By: admin
Maputo, Mozambique, June, 2016
Mozambique’s President Filipe Nyusi has accepted the presence of foreign mediators in talks to end his country’s conflict, in a move welcomed on Friday by the leader of rebel movement Renamo, the state news agency reported.
At a rally in the southern city of Matola on Thursday, Nyusi abandoned the government’s longstanding opposition to foreign mediation in talks with Renamo.
The rebel group, which is also the official opposition in Mozambique, never completely disarmed after a civil war with the governing Frelimo party and launched a low-level guerrilla campaign in late 2012.
Early in June gunmen from Renamo attacked a train in central Mozambique on its way to a coal mine, injuring the driver’s assistant.
Renamo leader Afonso Dhlakama said he was pleased by Nyusi’s move.
He said that he spoke with the president by phone on Wednesday and Thursday “about the politico-military conflict in our country, and we reached an agreement that guns do not solve anything”.
But Dhlakama said he would not order the Renamo guns to fall silent.
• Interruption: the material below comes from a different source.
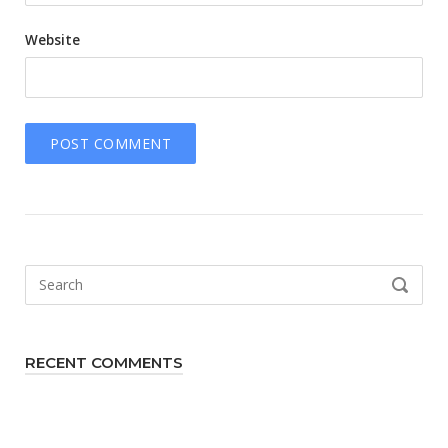
Website
Search
SEARCH
for:
RECENT COMMENTS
Instead, he demanded that the government stop attacking his forces, the state news agency reported.
Discussions in the presence of foreign mediators could start next week, he added, reiterating that Renamo’s preferred mediators were the Catholic Church, the European Union and the South African government.
Renamo is expected to demand that it govern in the six provinces where it says it won a majority of votes in the October 2014 general elections, while the government will push for the disarming of the Renamo militia.